PACT case study: national hemophilia helpline launched in Pakistan

The Hemophilia Foundation of Pakistan (HFP) services the national bleeding disorders community through four chapters in Lahore, Rawalpindi, Karachi and Peshawar. HFP is very engaged across the country, but the identification rate of people with hemophilia (PWH) remains very low at only 12% of the expected rate. Increasing this number is a key challenge for the HFP—given that many areas of the country are remote and hard to access. To close this gap, the HFP applied to the WFH PACT Program—an endeavour designed to improve outreach and diagnosis and increase access to sustainable care for people with inherited bleeding disorders.
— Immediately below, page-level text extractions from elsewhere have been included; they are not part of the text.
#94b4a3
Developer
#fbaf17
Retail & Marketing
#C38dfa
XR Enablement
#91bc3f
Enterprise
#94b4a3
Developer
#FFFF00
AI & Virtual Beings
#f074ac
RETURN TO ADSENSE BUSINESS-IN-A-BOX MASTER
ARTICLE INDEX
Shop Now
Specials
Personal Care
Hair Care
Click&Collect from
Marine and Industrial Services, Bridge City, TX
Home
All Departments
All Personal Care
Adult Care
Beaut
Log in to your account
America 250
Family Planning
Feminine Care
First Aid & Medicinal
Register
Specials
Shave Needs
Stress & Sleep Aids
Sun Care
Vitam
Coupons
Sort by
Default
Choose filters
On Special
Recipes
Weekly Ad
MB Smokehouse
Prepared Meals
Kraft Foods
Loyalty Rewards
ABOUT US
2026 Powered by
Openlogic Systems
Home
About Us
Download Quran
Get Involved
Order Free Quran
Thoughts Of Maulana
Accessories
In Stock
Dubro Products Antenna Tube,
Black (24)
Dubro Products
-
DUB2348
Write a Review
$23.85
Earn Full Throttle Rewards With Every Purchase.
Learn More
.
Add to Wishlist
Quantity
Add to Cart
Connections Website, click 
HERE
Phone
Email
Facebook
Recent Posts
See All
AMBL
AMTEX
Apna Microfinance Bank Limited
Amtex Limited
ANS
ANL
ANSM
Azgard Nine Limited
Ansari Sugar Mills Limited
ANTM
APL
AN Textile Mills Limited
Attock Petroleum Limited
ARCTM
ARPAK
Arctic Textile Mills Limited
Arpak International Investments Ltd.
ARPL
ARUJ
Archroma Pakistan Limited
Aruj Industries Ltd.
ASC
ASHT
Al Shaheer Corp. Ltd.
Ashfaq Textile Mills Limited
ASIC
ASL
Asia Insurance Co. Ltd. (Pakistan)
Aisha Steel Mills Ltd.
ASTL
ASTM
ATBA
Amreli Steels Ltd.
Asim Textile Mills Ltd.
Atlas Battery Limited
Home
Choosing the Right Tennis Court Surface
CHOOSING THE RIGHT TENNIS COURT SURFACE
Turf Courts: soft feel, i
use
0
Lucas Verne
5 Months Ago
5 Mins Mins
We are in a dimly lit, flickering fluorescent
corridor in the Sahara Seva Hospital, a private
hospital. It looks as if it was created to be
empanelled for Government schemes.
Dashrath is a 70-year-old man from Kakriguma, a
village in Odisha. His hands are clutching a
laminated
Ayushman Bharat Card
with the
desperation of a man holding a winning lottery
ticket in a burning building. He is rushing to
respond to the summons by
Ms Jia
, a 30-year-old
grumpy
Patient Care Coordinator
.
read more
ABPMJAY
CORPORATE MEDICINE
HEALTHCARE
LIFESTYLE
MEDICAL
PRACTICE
One of their first successes under the Program is the launch of a national hemophilia helpline.

The helpline was developed to offer confidential resources to people with bleeding disorders (PWBDs) and their families. The free service is provided from 9:00 a.m. to 5:00 p.m., six days a week, and is managed by two trained staff selected from the community. Emergency calls are also taken outside of the regular working hours. The helpline supports callers with:

  • Basic information on bleeding disorders
  • Referral for treatment, care and support facilities
  • Guidance and counselling
  • Emergency management recommendations
  • Support for complaints

Umer Ashar and Midhat Khalid are the two staff members currently manning the helpline as peer counselors. The duo—a young man and a young woman—were selected to work together to ensure that both male and female callers feel comfortable sharing their issues. Before launching the helpline, they received extensive training on the basics of hemophilia, patient confidentiality, communication skills, and referral systems. Through rotational visits to all four HFP chapters, they met clinicians, youth and women’s group coordinators, and executive board members. “Responding to a diverse range of calls is always a challenge,” says Ashar. “But after we provide guidance to the patients the feeling is so rewarding that I usually forget how challenging my job is.”
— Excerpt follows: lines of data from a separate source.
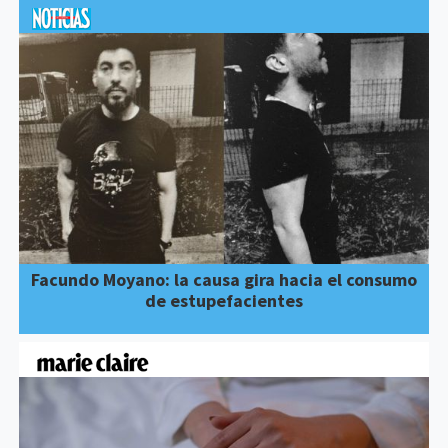
Facundo Moyano: la causa gira hacia el consumo
de estupefacientes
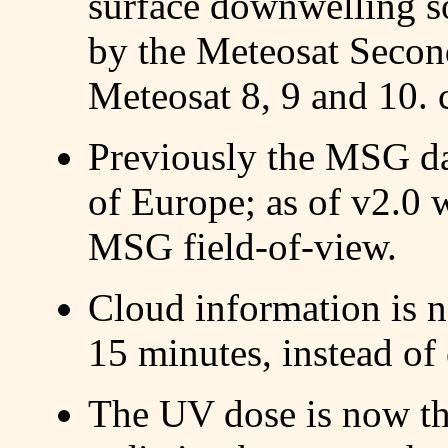
surface downwelling s
by the Meteosat Secon
Meteosat 8, 9 and 10. 
Previously the MSG da
of Europe; as of v2.0 w
MSG field-of-view.
Cloud information is 
15 minutes, instead of
The UV dose is now th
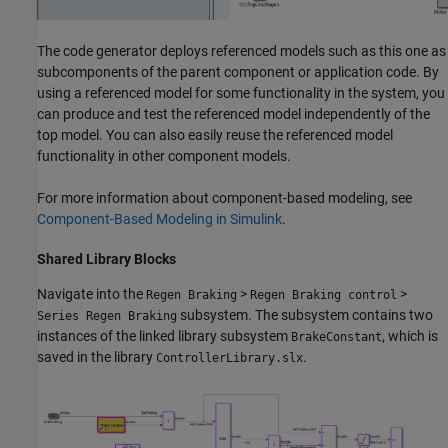
The code generator deploys referenced models such as this one as
subcomponents of the parent component or application code. By
using a referenced model for some functionality in the system, you
can produce and test the referenced model independently of the
top model. You can also easily reuse the referenced model
functionality in other component models.
For more information about component-based modeling, see
Component-Based Modeling in Simulink
.
Shared Library Blocks
Navigate into the
>
>
Regen Braking
Regen Braking control
subsystem. The subsystem contains two
Series Regen Braking
instances of the linked library subsystem
, which is
BrakeConstant
saved in the library
.
ControllerLibrary.slx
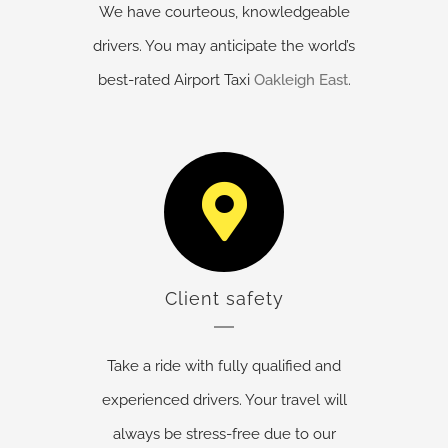
We have courteous, knowledgeable
drivers. You may anticipate the world’s
best-rated Airport Taxi
Oakleigh East
.
Client safety
Take a ride with fully qualified and
experienced drivers. Your travel will
always be stress-free due to our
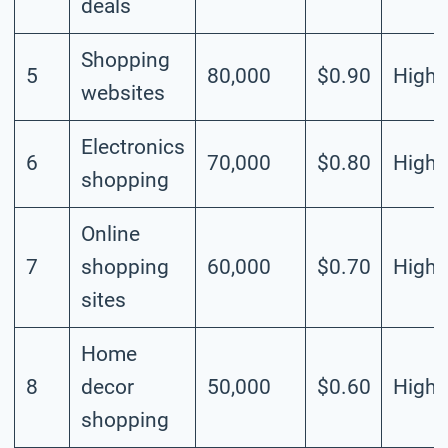
deals
Shopping
5
80,000
$0.90
High
websites
Electronics
6
70,000
$0.80
High
shopping
Online
7
shopping
60,000
$0.70
High
sites
Home
8
decor
50,000
$0.60
High
shopping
The National Hemophilia Helpline was launched on World Hemophilia Day this year. HFP produced a brochure which was widely distributed to advertise the free telephone service. A digital version of the brochure was posted on social media to maximize exposure to the local bleeding disorders community.

Since the helpline’s launch five months ago, the service has fielded over 1,150 calls on topics such as new patient registration, treatment availability, hemophilia treatment centre (HTC) locations, counselling, and complaints. It has also made referrals for HFP chapters and various HTCs. One caller named Zahra—whose son has hemophilia—had this to say about the service: “My son [was injured] while traveling…thanks to the national hemophilia helpline, we received timely guidance about the nearest HTC to deal with the emergency.”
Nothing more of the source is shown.